Another shortcoming of the discussion draft is the confusing and needlessly complex structure it prescribes for adaptation planning. Planning should not be a goal unto itself, but a means to the end of effective and cost-effective adaptation actions. The draft calls for an array of new councils, panels, and agencies. New entities should be created only if existing institutions cannot or will not perform the new functions. Planning and study efforts also should not be carelessly multiplied; the planning mandated by this new bill should not duplicate efforts already under way or mandated by earlier legislation, and the natural resource adaptation planning it calls for should be integrated into the larger national vulnerability and adaptation assessment.
At the individual federal agency level, there are two problems with the draft’s planning requirements. First, the draft seems to mandate a separate new natural resource adaptation planning program for resource management agencies. Planning is more likely to be put into action if it is integrated into existing planning and implementation structures. Integration makes perfect sense for climate change adaptation, which will pervasively affect natural resource management. The federal land management agencies (the Forest Service, Bureau of Land Management, Fish and Wildlife Service, and National Park Service) already have mandates for planning for the lands they manage, and mandates to ensure that management is consistent with those plans. A requirement that those agencies update their plans to take climate change and the need for adaptation into account (with appropriate deadlines) would be more useful than a completely new planning requirement, disconnected from the agency’s existing management structure.

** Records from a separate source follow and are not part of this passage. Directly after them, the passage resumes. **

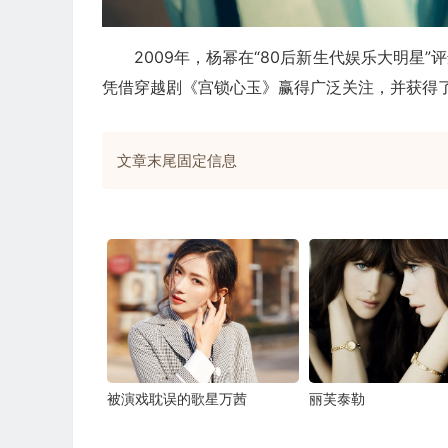
2009年，杨幂在“80后新生代娱乐大明星”
凭借穿越剧《宫锁心玉》赢得广泛关注，并获得了
文章末尾固定信息
被演戏耽误的歌星万茜
丽芙泰勒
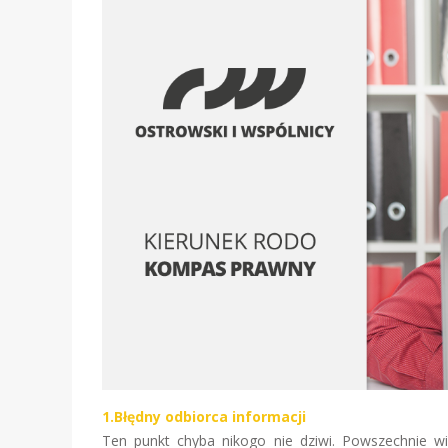
1.Błędny odbiorca informacji
Ten punkt chyba nikogo nie dziwi. Powszechnie 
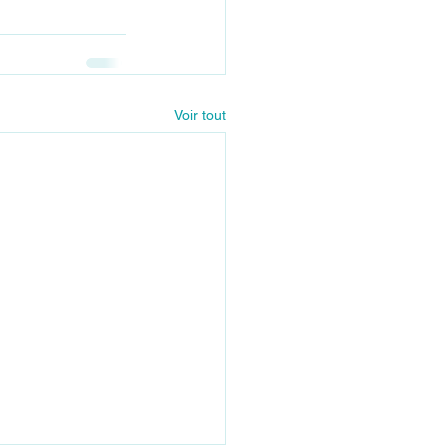
Voir tout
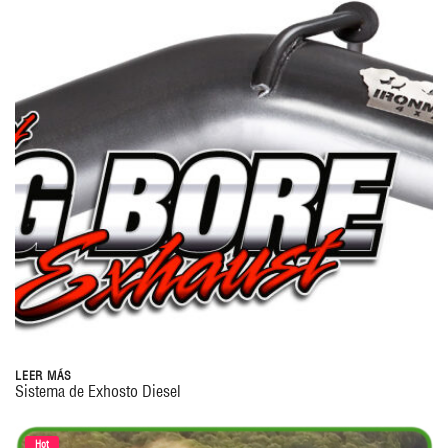
LEER MÁS
Sistema de Exhosto Diesel
Hot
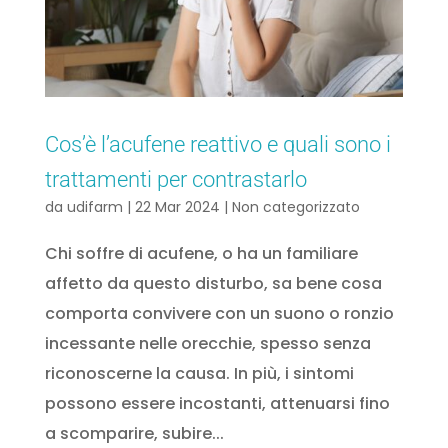
Cos’è l’acufene reattivo e quali sono i
trattamenti per contrastarlo
da
udifarm
|
22 Mar 2024
|
Non categorizzato
Chi soffre di acufene, o ha un familiare
affetto da questo disturbo, sa bene cosa
comporta convivere con un suono o ronzio
incessante nelle orecchie, spesso senza
riconoscerne la causa. In più, i sintomi
possono essere incostanti, attenuarsi fino
a scomparire, subire...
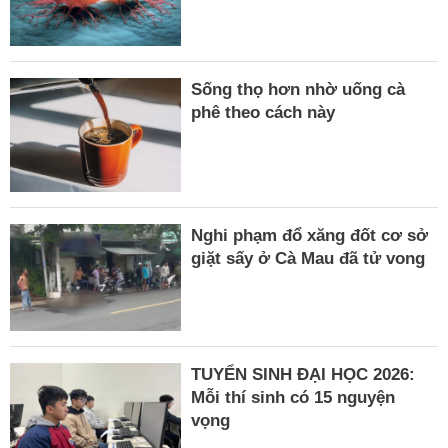
Sống thọ hơn nhờ uống cà
phê theo cách này
Nghi phạm đổ xăng đốt cơ sở
giặt sấy ở Cà Mau đã tử vong
TUYỂN SINH ĐẠI HỌC 2026:
Mỗi thí sinh có 15 nguyện
vọng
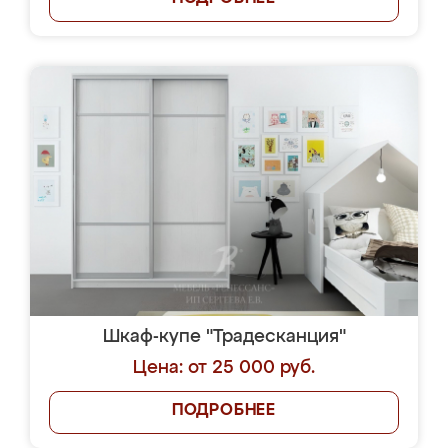
Шкаф-купе "Традесканция"
Цена: от 25 000 руб.
ПОДРОБНЕЕ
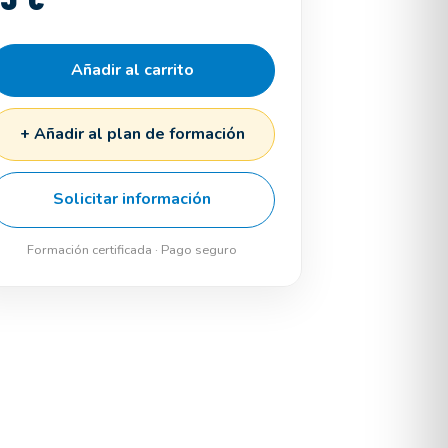
Añadir al carrito
+ Añadir al plan de formación
Solicitar información
Formación certificada · Pago seguro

Second, the draft’s mandate for natural resource adaptation planning applies only to the handful of agencies whose primary missions currently include natural resource management. That’s a start, but plenty of other federal agencies routinely take actions that compound the threats to natural resources or make adaptation more difficult. The Federal Emergency Management Agency, for example, operates the federal flood insurance program, which has a great deal of influence on the extent to which floodplains can be developed. FEMA should be required to examine the effect of climate change on its floodplain maps, and the extent to which new development in floodplains may interfere with efforts to conserve species and ecosystems. Because so many federal agencies carry out, fund, or authorize activities that increase threats to natural resources or could operate at cross-purposes with adaptation efforts, natural resource adaptation planning should be expressly required for the entire executive branch. For these agencies, too, natural resource adaptation planning should be integrated into existing agency programs and decision-making structures. That probably can’t be done effectively through a single set of prescriptive requirements, because agencies and their relevant actions are so diverse. A better approach might be to simply require (with appropriate deadlines) that every federal agency develop and implement a program to identify and address the impacts of their actions on natural resource adaptation. That should be done in consultation with, and subject to the approval of, the lead agency for natural resource adaptation.
In sum, the Waxman-Markey draft is an encouraging start. While it could be improved, it draws needed attention to the problem of climate change adaptation, and is a good launching pad for discussion.